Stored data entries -
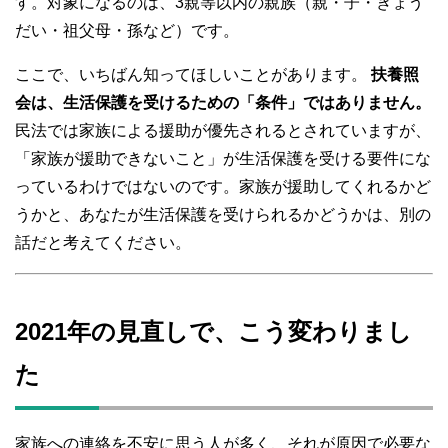
す。対象になるのは、3親等以内の親族（親・子・きょう
だい・祖父母・孫など）です。
ここで、いちばん知ってほしいことがあります。
扶養照
会は、生活保護を受けるための「条件」ではありません。
民法では家族による援助が優先されるとされていますが、
「家族が援助できないこと」が生活保護を受ける要件にな
っているわけではないのです。家族が援助してくれるかど
うかと、あなたが生活保護を受けられるかどうかは、別の
話だと考えてください。
2021年の見直しで、こう変わりまし
た
家族への連絡を不安に思う人が多く、それが原因で必要な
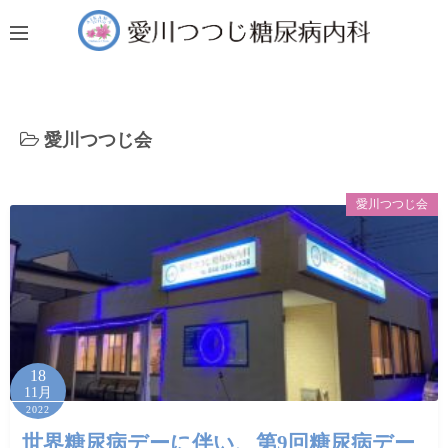
コ
ン
テ
ン
ツ
愛川つつじ会
へ
ス
キ
愛川つつじ会
ッ
プ
18
11月
2022
世界糖尿病デーに伴い、第9回糖尿病デー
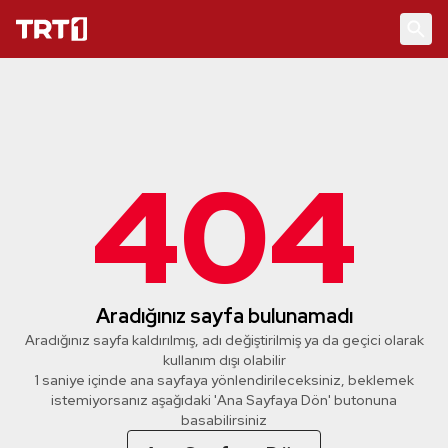
404
Aradığınız sayfa bulunamadı
Aradığınız sayfa kaldırılmış, adı değiştirilmiş ya da geçici olarak
kullanım dışı olabilir
1 saniye içinde ana sayfaya yönlendirileceksiniz, beklemek
istemiyorsanız aşağıdaki 'Ana Sayfaya Dön' butonuna
basabilirsiniz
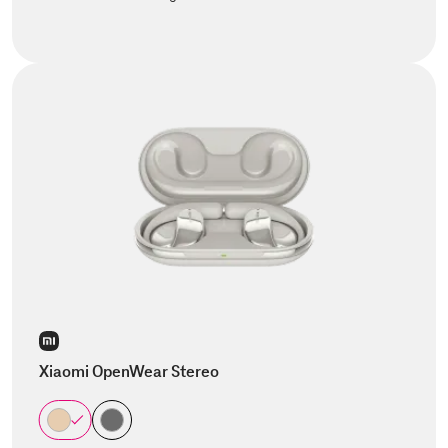
Xiaomi OpenWear Stereo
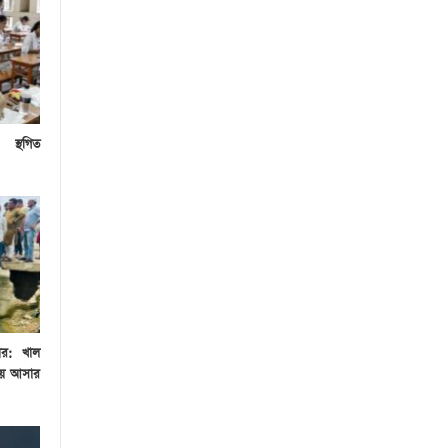
 স্থগিত
য়র: খাল
য়ে আসার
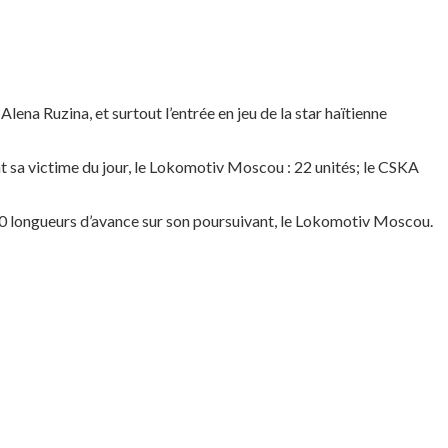
ena Ruzina, et surtout l’entrée en jeu de la star haïtienne
t sa victime du jour, le Lokomotiv Moscou : 22 unités; le CSKA
e 10 longueurs d’avance sur son poursuivant, le Lokomotiv Moscou.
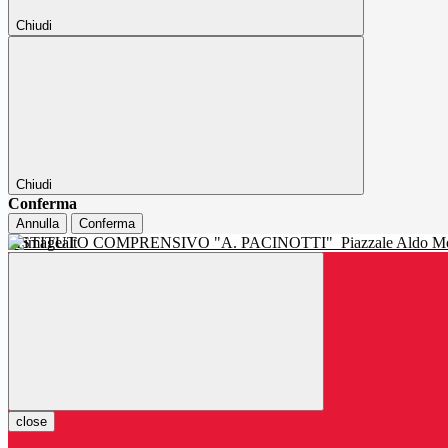
Chiudi
Chiudi
Conferma
Annulla
Conferma
ISTITUTO COMPRENSIVO "A. PACINOTTI"
Piazzale Aldo Mo
close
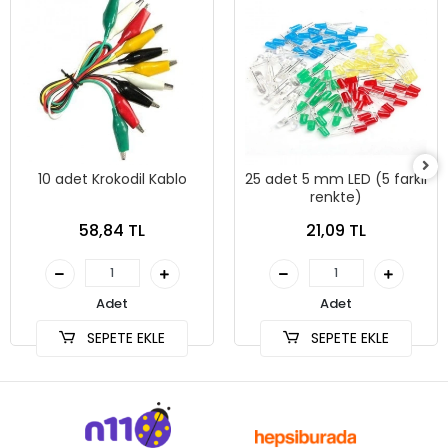
10 adet Krokodil Kablo
25 adet 5 mm LED (5 farklı
renkte)
58,84 TL
21,09 TL
Adet
Adet
SEPETE EKLE
SEPETE EKLE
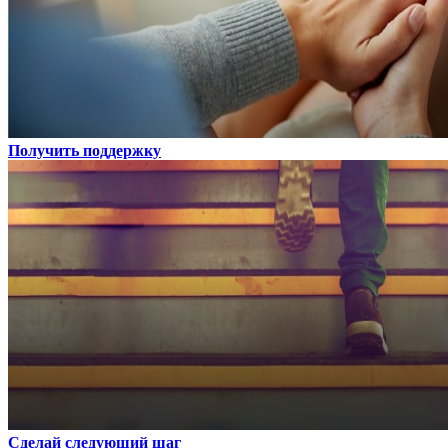
Получить поддержку
Сделай следующий шаг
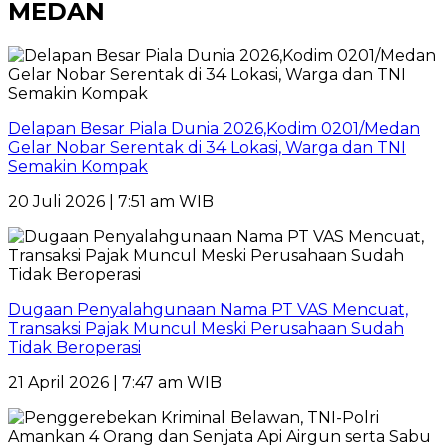
MEDAN
Delapan Besar Piala Dunia 2026,Kodim 0201/Medan
Gelar Nobar Serentak di 34 Lokasi, Warga dan TNI
Semakin Kompak
20 Juli 2026 | 7:51 am WIB
Dugaan Penyalahgunaan Nama PT VAS Mencuat,
Transaksi Pajak Muncul Meski Perusahaan Sudah
Tidak Beroperasi
21 April 2026 | 7:47 am WIB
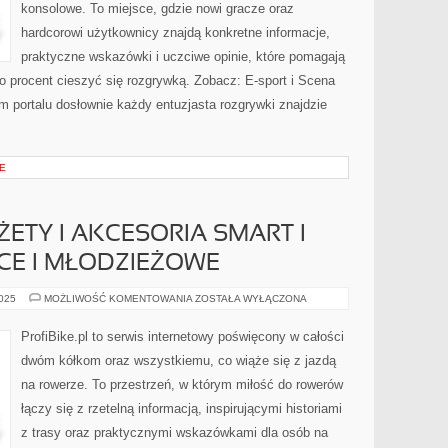
konsolowe. To miejsce, gdzie nowi gracze oraz
hardcorowi użytkownicy znajdą konkretne informacje,
praktyczne wskazówki i uczciwe opinie, które pomagają
to procent cieszyć się rozgrywką. Zobacz: E-sport i Scena
m portalu dosłownie każdy entuzjasta rozgrywki znajdzie
E
TY I AKCESORIA SMART I
CE I MŁODZIEŻOWE
ROWEROWE
2025
MOŻLIWOŚĆ KOMENTOWANIA
ZOSTAŁA WYŁĄCZONA
GADŻETY
I
AKCESORIA
ProfiBike.pl to serwis internetowy poświęcony w całości
SMART
I
dwóm kółkom oraz wszystkiemu, co wiąże się z jazdą
ROWERY
DZIECIĘCE
na rowerze. To przestrzeń, w którym miłość do rowerów
I
MŁODZIEŻOWE
łączy się z rzetelną informacją, inspirującymi historiami
z trasy oraz praktycznymi wskazówkami dla osób na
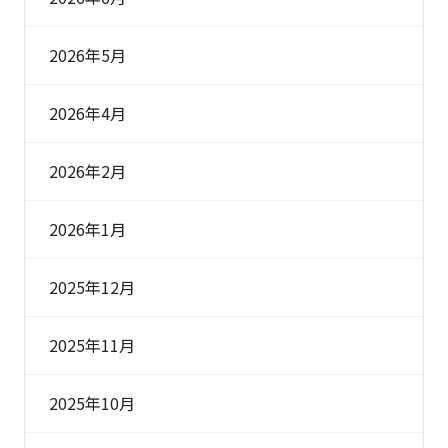
2026年5月
2026年4月
2026年2月
2026年1月
2025年12月
2025年11月
2025年10月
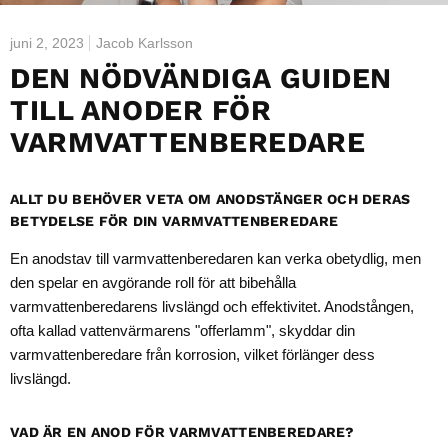
juni 2, 2023
Jacob Karlsson
DEN NÖDVÄNDIGA GUIDEN
TILL ANODER FÖR
VARMVATTENBEREDARE
ALLT DU BEHÖVER VETA OM ANODSTÄNGER OCH DERAS
BETYDELSE FÖR DIN VARMVATTENBEREDARE
En anodstav till varmvattenberedaren kan verka obetydlig, men
den spelar en avgörande roll för att bibehålla
varmvattenberedarens livslängd och effektivitet. Anodstången,
ofta kallad vattenvärmarens "offerlamm", skyddar din
varmvattenberedare från korrosion, vilket förlänger dess
livslängd.
VAD ÄR EN
ANOD FÖR VARMVATTENBEREDARE
?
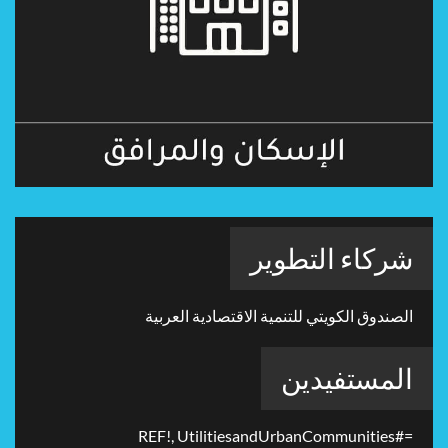
شركاء التطوير
الصندوق الكويتي للتنمية الاقتصادية العربية
المستفيدين
=#REF!, UtilitiesandUrbanCommunities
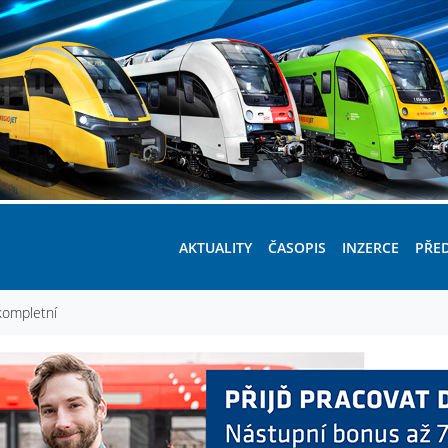
AKTUALITY
ČASOPIS
INZERCE
PŘE
kompletní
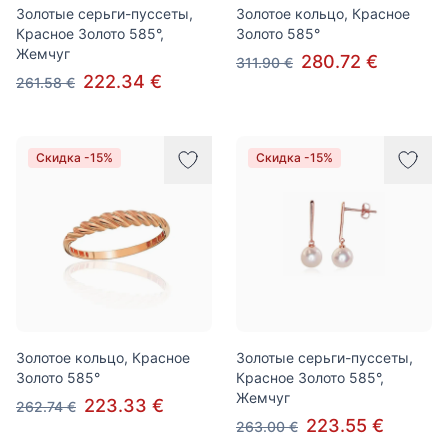
Золотые серьги-пуссеты,
Золотое кольцо, Красное
Красное Золото 585°,
Золото 585°
Жемчуг
280.72 €
311.90 €
222.34 €
261.58 €
Скидка -15%
Скидка -15%
Золотое кольцо, Красное
Золотые серьги-пуссеты,
Золото 585°
Красное Золото 585°,
Жемчуг
223.33 €
262.74 €
223.55 €
263.00 €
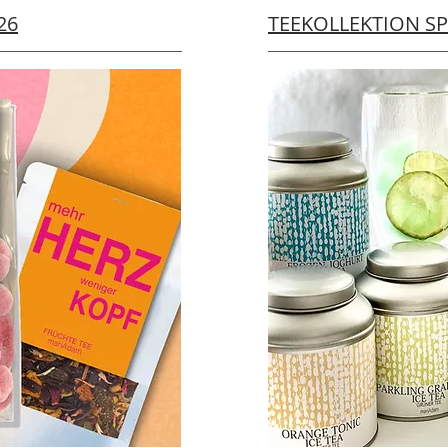
26
TEEKOLLEKTION S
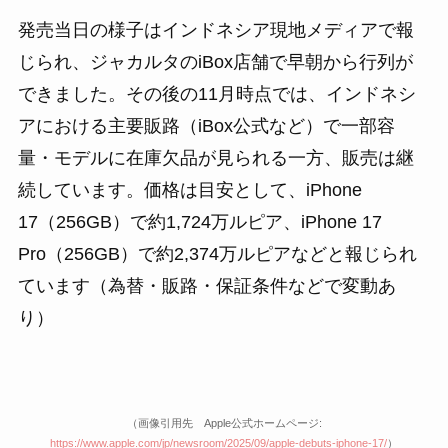
発売当日の様子はインドネシア現地メディアで報
じられ、ジャカルタのiBox店舗で早朝から行列が
できました。その後の11月時点では、インドネシ
アにおける主要販路（iBox公式など）で一部容
量・モデルに在庫欠品が見られる一方、販売は継
続しています。価格は目安として、iPhone
17（256GB）で約1,724万ルピア、iPhone 17
Pro（256GB）で約2,374万ルピアなどと報じられ
ています（為替・販路・保証条件などで変動あ
り）
（画像引用先 Apple公式ホームページ:
https://www.apple.com/jp/newsroom/2025/09/apple-debuts-iphone-17/
）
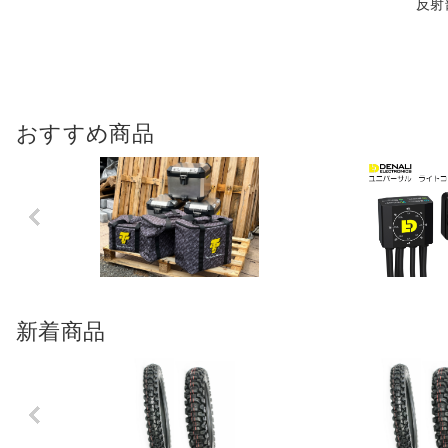
反射
おすすめ商品
Previo
us
新着商品
Previo
us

Work instructions -
Check each line above for the string "Moscou" and copy those that have it.

Exercise output -
t sa victime du jour, le Lokomotiv Moscou : 22 unités; le CSKA
e 10 longueurs d’avance sur son poursuivant, le Lokomotiv Moscou.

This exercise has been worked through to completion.